American electric vehicles and battery maker Tesla will drop the radar sensor technology in favor of a camera-focused Autopilot system for its Model 3 and Model Y vehicles in North America from this month.
The move came amid growing scrutiny by regulators and media about the safety of what Tesla dubs “Autopilot” and “Full Self-Driving” (FSD) features, following a series of crashes.
“Pure vision Autopilot is now rolling out in North America,” CEO Elon Musk said in a Tweet. He said it plans to release an improved “FSD beta V9.0” based on the pure vision system about three weeks later. “FSD subscription will be enabled around the same time,” he added.
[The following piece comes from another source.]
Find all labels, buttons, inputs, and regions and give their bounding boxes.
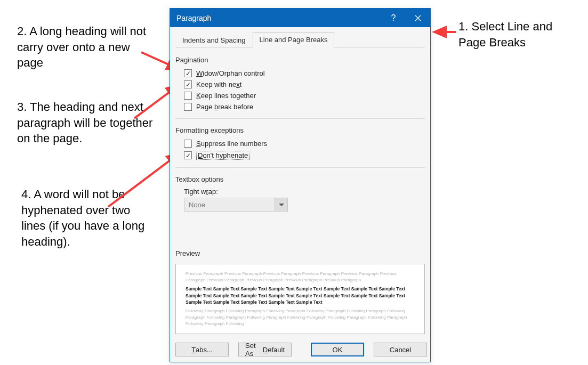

According to the company’s website, Autopilot currently enables a Tesla vehicle to “steer, accelerate and brake automatically within its lane” and FSD adds features such as automatic lane changing and summon. Summon enables a driver to call their car to come pick them up across a parking lot using the Tesla app like a remote control.
The company said these will be the first Tesla vehicles to rely on camera vision and neural net processing to deliver “Autopilot, Full-Self Driving and certain active safety features.” In October, Tesla rolled out the test version of its new FSD system to a limited number of people, enabling cars to navigate on city streets in semi-autonomous mode as well as highways. A wider launch has been delayed.
While most companies like Alphabet’s autonomous vehicle company Waymo equip their cars with cameras paired with sensors like lidars and radars, Tesla relied on cameras and one radar to detect and analyze objects. Tesla’s approach helped reduce costs and commercialize its driver assistant features, but experts and other companies have raised safety concerns.
Tesla said the transition to a camera-focused system may result in limitations of some features such as lane-centering and parking assistance, saying those functions will be restored via software updates “in the weeks ahead.” All new Model S and Model X cars, as well as all vehicles built for markets outside North America, will still be equipped with a radar, Tesla confirmed.
In March, the electric vehicle pioneer told regulators in California it might not achieve full self-driving technology by the end of 2021, as claimed earlier.